Betting Stat Pack: BMW Championship

PGA Tour
 

The BMW Championship shifts gears from the East Coast and returns to its roots in Chicagoland at Olympia Fields Country Club (North Course).

Historic Olympia Fields, designed by Willie Park Jr. and opening in 1923, has recently hosted the 2020 BMW Championship and 2003 U.S. Open. Measuring 7,366 yards and playing to Par-70, it will provide a comprehensive examination to determine the penultimate champion of the 2022-23 PGA TOUR season.

Without a cut to worry about again this week, the focus will be turning in four solid rounds on one of the most difficult golf courses used on TOUR. Jon Rahm won the previous edition in 2020 at 4 under par, 276.

The top 50 players will be tested on the Northern grasses of Bent/Poa on the greens, plus four inches and up of Kentucky Bluegrass rough for the final time this season.

This week provides the final opportunity to burn rubber and join the top 30 in the final event of the season next week outside Atlanta at East Lake Golf Club.

The purse of $20 million will include $3.6 million and 2,000 FedExCup points to the winner. The other “winners” will be those in the top 30 in the points race at the end of the four rounds.

Players listed are competing this week. Stats from the current 2022-23 season.

Olympia Fields requires the total package this week. The 2020 edition, the first time the North Course was in play for the PGA TOUR since Jim Furyk won the 2003 U.S. Open, provided the fourth most difficult test of the 2020 season, including the major championships. Only five players broke par for the week, and the scoring average was almost two shots over par. I will remind you that it was the top 70 players on TOUR playing that week, not sectional qualifiers, amateurs or the rank-and-file. If the wind howls again, and the set-up is similar to 2020, this will feel like a major championship between the ropes.

The classic design only provides 20 acres of fairway targets off the tee. The top 70 players didn’t hit half of their fairways, just 48.11 percent, the worst on TOUR in 2020. Shaping the golf ball, cutting corners and avoiding four inches of Kentucky Bluegrass will leave irons into firm, 6,000 square-foot greens with sloping, slick Bent/Poa surfaces to navigate.

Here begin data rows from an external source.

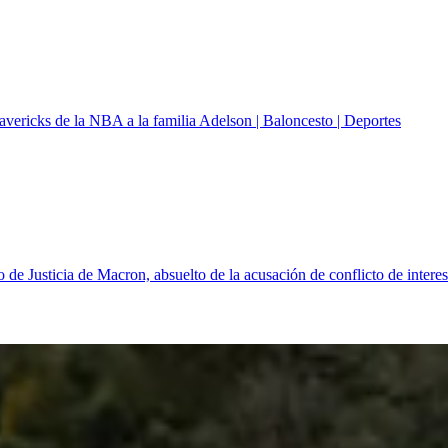
ericks de la NBA a la familia Adelson | Baloncesto | Deportes
 de Justicia de Macron, absuelto de la acusación de conflicto de interes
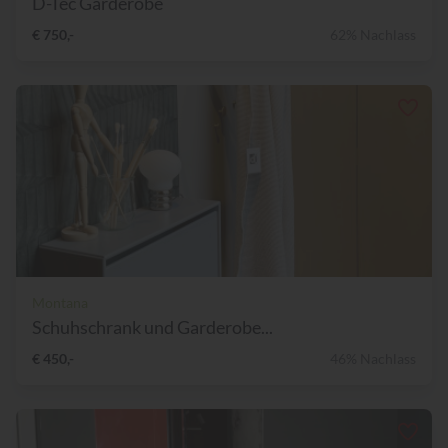
D-Tec Garderobe
€ 750,-
62% Nachlass
Montana
Schuhschrank und Garderobe...
€ 450,-
46% Nachlass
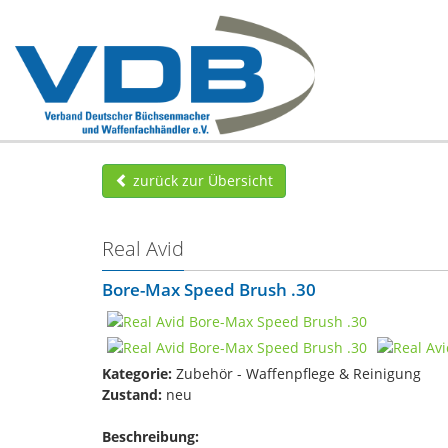
zurück zur Übersicht
Real Avid
Bore-Max Speed Brush .30
Kategorie:
Zubehör - Waffenpflege & Reinigung
Zustand:
neu
Beschreibung:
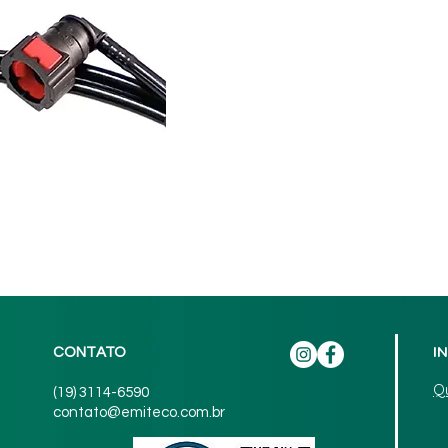
I
CONTATO
Q
(19) 3114-6590
contato@emiteco.com.br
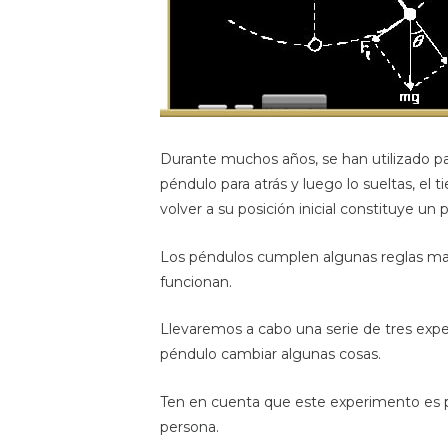
Durante muchos años, se han utilizado par
péndulo para atrás y luego lo sueltas, el
volver a su posición inicial constituye un 
Los péndulos cumplen algunas reglas ma
funcionan.
Llevaremos a cabo una serie de tres expe
péndulo cambiar algunas cosas.
Ten en cuenta que este experimento es 
persona.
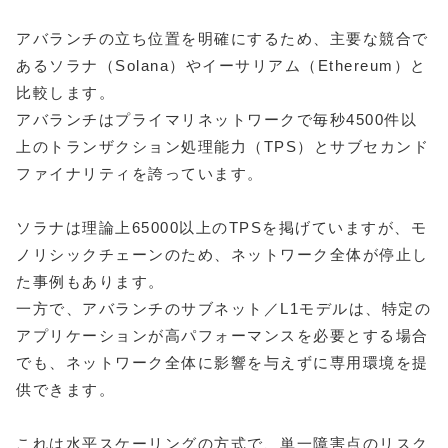
アバランチの立ち位置を明確にするため、主要な競合で
あるソラナ（Solana）やイーサリアム（Ethereum）と
比較します。
アバランチはプライマリネットワークで毎秒4500件以
上のトランザクション処理能力（TPS）とサブセカンド
ファイナリティを誇っています。
ソラナは理論上65000以上のTPSを掲げていますが、モ
ノリシックチェーンのため、ネットワーク全体が停止し
た事例もあります。
一方で、アバランチのサブネット／L1モデルは、特定の
アプリケーションが高パフォーマンスを必要とする場合
でも、ネットワーク全体に影響を与えずに専用環境を提
供できます。
これは水平スケーリングの方式で、単一障害点のリスク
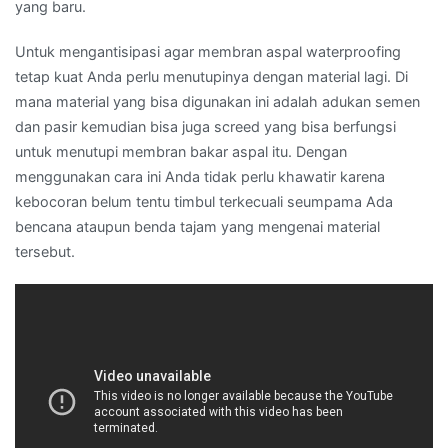
yang baru.
Untuk mengantisipasi agar membran aspal waterproofing
tetap kuat Anda perlu menutupinya dengan material lagi. Di
mana material yang bisa digunakan ini adalah adukan semen
dan pasir kemudian bisa juga screed yang bisa berfungsi
untuk menutupi membran bakar aspal itu. Dengan
menggunakan cara ini Anda tidak perlu khawatir karena
kebocoran belum tentu timbul terkecuali seumpama Ada
bencana ataupun benda tajam yang mengenai material
tersebut.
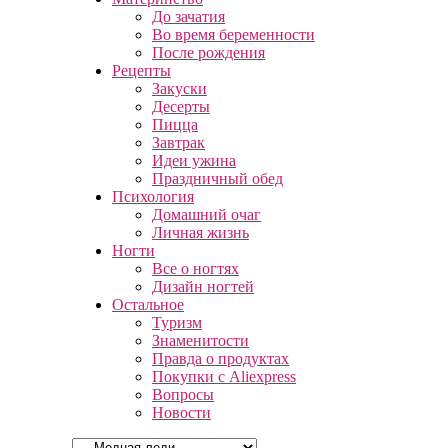
До зачатия
Во время беременности
После рождения
Рецепты
Закуски
Десерты
Пицца
Завтрак
Идеи ужина
Праздничный обед
Психология
Домашний очаг
Личная жизнь
Ногти
Все о ногтях
Дизайн ногтей
Остальное
Туризм
Знаменитости
Правда о продуктах
Покупки с Aliexpress
Вопросы
Новости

Water penalty areas are in play on half of the holes while 85 bunkers linger, strategically positioned to catch imprecise tee balls and approaches. Par is a fantastic target this week.

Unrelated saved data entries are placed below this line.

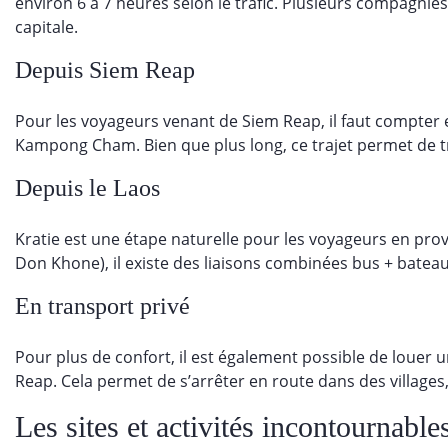
environ 6 à 7 heures selon le trafic. Plusieurs compagnie
capitale.
Depuis Siem Reap
Pour les voyageurs venant de Siem Reap, il faut compter
Kampong Cham. Bien que plus long, ce trajet permet de
Depuis le Laos
Kratie est une étape naturelle pour les voyageurs en pro
Don Khone), il existe des liaisons combinées bus + batea
En transport privé
Pour plus de confort, il est également possible de loue
Reap. Cela permet de s’arrêter en route dans des villag
Les sites et activités incontournable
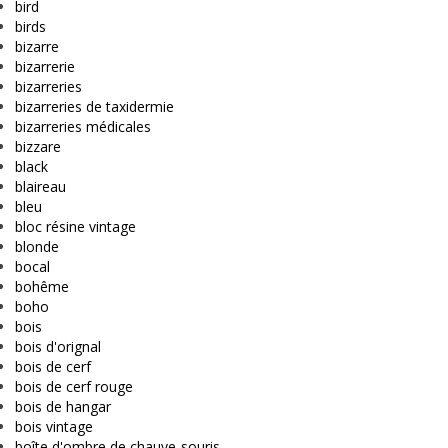
bird
birds
bizarre
bizarrerie
bizarreries
bizarreries de taxidermie
bizarreries médicales
bizzare
black
blaireau
bleu
bloc résine vintage
blonde
bocal
bohême
boho
bois
bois d'orignal
bois de cerf
bois de cerf rouge
bois de hangar
bois vintage
boîte d'ombre de chauve-souris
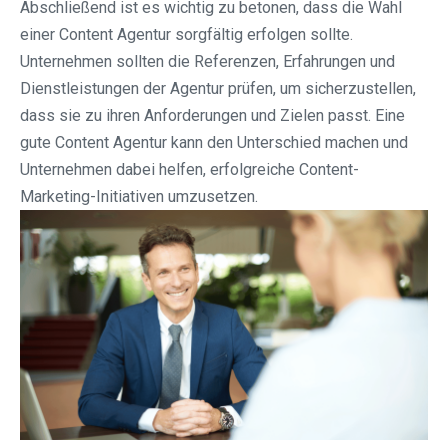
Abschließend ist es wichtig zu betonen, dass die Wahl
einer Content Agentur sorgfältig erfolgen sollte.
Unternehmen sollten die Referenzen, Erfahrungen und
Dienstleistungen der Agentur prüfen, um sicherzustellen,
dass sie zu ihren Anforderungen und Zielen passt. Eine
gute Content Agentur kann den Unterschied machen und
Unternehmen dabei helfen, erfolgreiche Content-
Marketing-Initiativen umzusetzen.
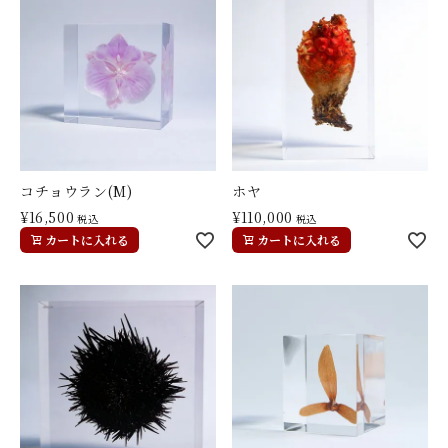
コチョウラン(M)
ホヤ
¥
16,500
¥
110,000
税込
税込
カートに入れる
カートに入れる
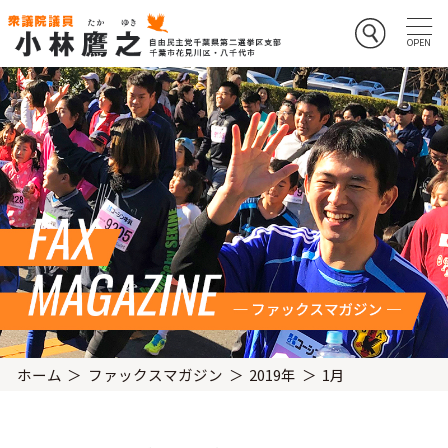
ホーム
ファックスマガジン
2019年
1月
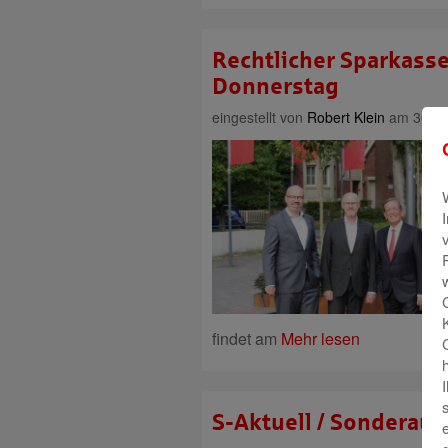
Rechtlicher Sparkas
Donnerstag
eingestellt von
Robert Klein
am 30. Au
findet am
Mehr lesen
S-Aktuell / Sonderaus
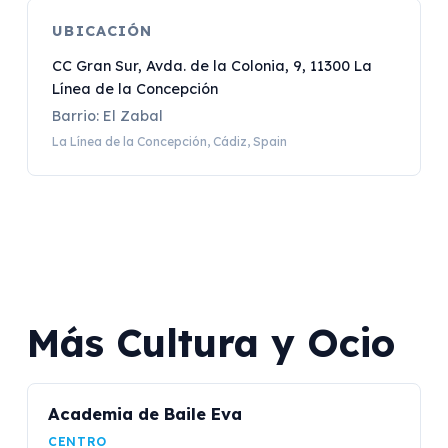
UBICACIÓN
CC Gran Sur, Avda. de la Colonia, 9, 11300 La
Línea de la Concepción
Barrio: El Zabal
La Línea de la Concepción, Cádiz, Spain
Más Cultura y Ocio
Academia de Baile Eva
CENTRO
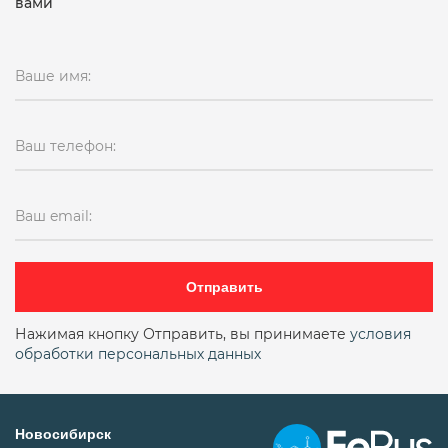
вами
Ваше имя:
Ваш телефон:
Ваш email:
Отправить
Нажимая кнопку Отправить, вы принимаете
условия
обработки персональных данных
Новосибирск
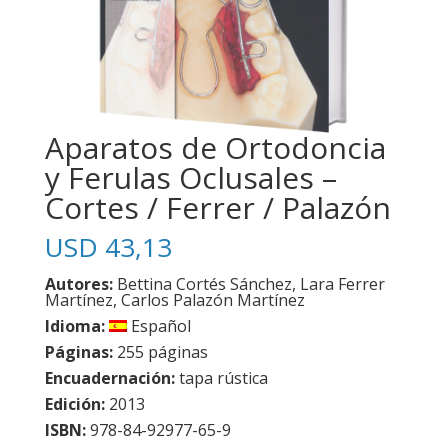
Aparatos de Ortodoncia
y Ferulas Oclusales –
Cortes / Ferrer / Palazón
USD
43,13
Autores:
Bettina Cortés Sánchez, Lara Ferrer
Martínez, Carlos Palazón Martínez
Idioma:
Español
Páginas:
255 páginas
Encuadernación:
tapa rústica
Edición:
2013
ISBN:
978-84-92977-65-9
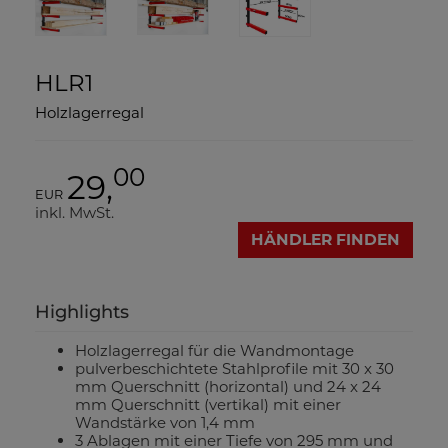
HLR1
Holzlagerregal
00
29,
EUR
inkl. MwSt.
HÄNDLER FINDEN
Highlights
Holzlagerregal für die Wandmontage
pulverbeschichtete Stahlprofile mit 30 x 30
mm Querschnitt (horizontal) und 24 x 24
mm Querschnitt (vertikal) mit einer
Wandstärke von 1,4 mm
3 Ablagen mit einer Tiefe von 295 mm und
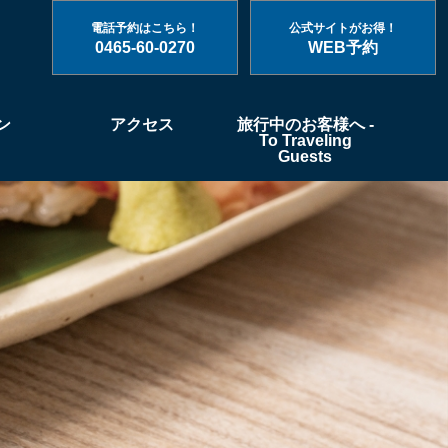
電話予約はこちら！
公式サイトがお得！
0465-60-0270
WEB予約
ン
アクセス
旅行中のお客様へ -
To Traveling
Guests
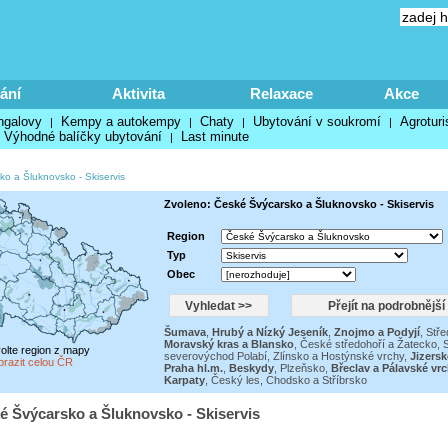
ání
Aktivita
Relaxace
Akce
ngalovy
Kempy a autokempy
Chaty
Ubytování v soukromí
Agroturi
|
|
|
|
Výhodné balíčky ubytování
Last minute
|
ko a Šluknovsko
-
Skiservis
Zvoleno: České Švýcarsko a Šluknovsko - Skiservis
Region
Typ
Obec
Šumava
,
Hrubý a Nízký Jeseník
,
Znojmo a Podyjí
,
Stře
Moravský kras a Blansko
,
České středohoří a Žatecko
,
S
volte region z mapy
severovýchod Polabí
,
Zlínsko a Hostýnské vrchy
,
Jizersk
brazit celou ČR
Praha hl.m.
,
Beskydy
,
Plzeňsko
,
Břeclav a Pálavské vr
Karpaty
,
Český les, Chodsko a Stříbrsko
é Švýcarsko a Šluknovsko - Skiservis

Players who miss fairways and greens (both ranking in the top five of most difficult from 2020) will have to be steady with the putter to cap the damage. The rankings from 2020 remind all of us that putting will matter this week. Only the greens at Waialae were more difficult from that truncated season. No course surrendered worse Birdie-or-Better-Percentage numbers. Saving shots on the short grass will be part of the winning formula again this season.